__Exercise instructions__: Repeat the listing that follows exactly. Pictures are not part of the copy.
..............................
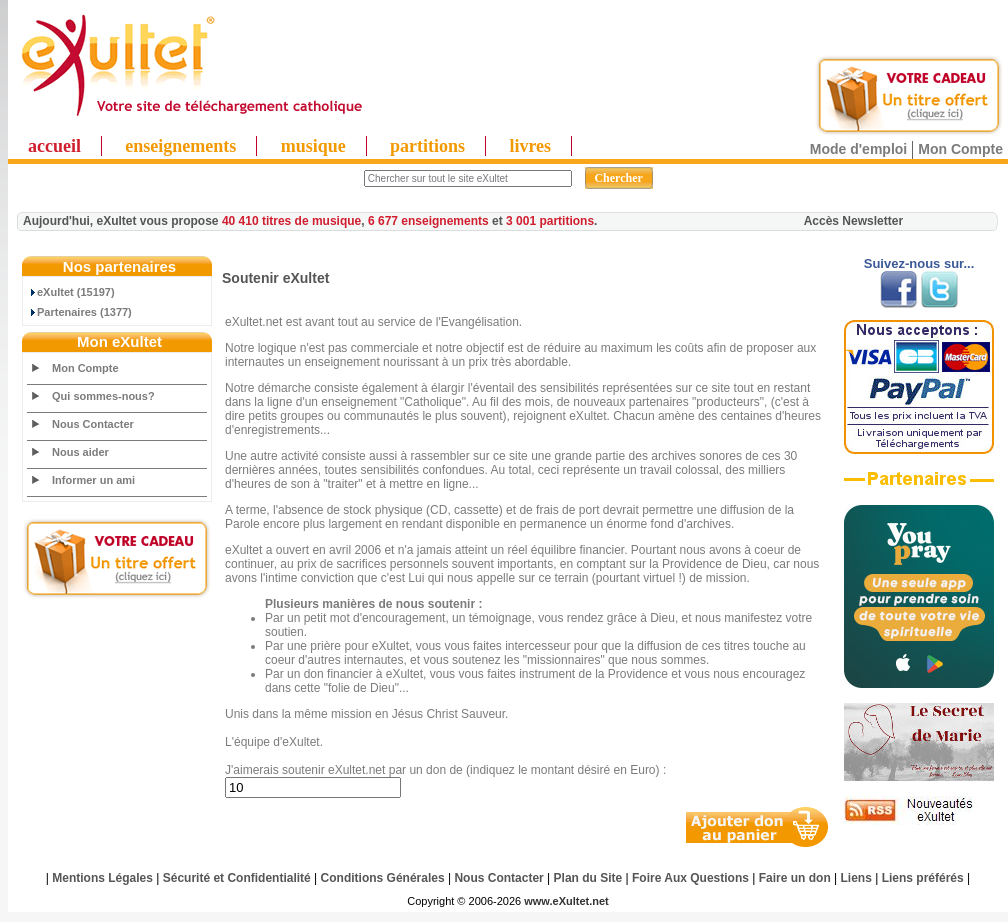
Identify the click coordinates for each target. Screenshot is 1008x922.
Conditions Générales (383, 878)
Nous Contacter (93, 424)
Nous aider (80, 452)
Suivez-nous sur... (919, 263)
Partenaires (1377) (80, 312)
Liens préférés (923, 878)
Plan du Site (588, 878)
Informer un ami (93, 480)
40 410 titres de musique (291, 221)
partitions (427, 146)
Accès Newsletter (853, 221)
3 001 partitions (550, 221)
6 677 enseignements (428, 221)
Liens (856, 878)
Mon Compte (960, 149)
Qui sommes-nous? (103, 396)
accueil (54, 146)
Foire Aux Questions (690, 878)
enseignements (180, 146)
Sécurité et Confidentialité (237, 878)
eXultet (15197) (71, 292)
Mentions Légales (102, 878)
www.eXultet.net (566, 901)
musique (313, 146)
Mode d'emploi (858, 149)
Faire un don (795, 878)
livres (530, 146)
..............................
__Exercise solution__:
Identify the click coordinates for each target. Screenshot is 1008x922.
Conditions Générales (383, 878)
Nous Contacter (93, 424)
Nous aider (80, 452)
Suivez-nous sur... (919, 263)
Partenaires (1377) (80, 312)
Liens préférés (923, 878)
Plan du Site (588, 878)
Informer un ami (93, 480)
40 410 titres de musique (291, 221)
partitions (427, 146)
Accès Newsletter (853, 221)
3 001 partitions (550, 221)
6 677 enseignements (428, 221)
Liens (856, 878)
Mon Compte (960, 149)
Qui sommes-nous? (103, 396)
accueil (54, 146)
Foire Aux Questions (690, 878)
enseignements (180, 146)
Sécurité et Confidentialité (237, 878)
eXultet (15197) (71, 292)
Mentions Légales (102, 878)
www.eXultet.net (566, 901)
musique (313, 146)
Mode d'emploi (858, 149)
Faire un don (795, 878)
livres (530, 146)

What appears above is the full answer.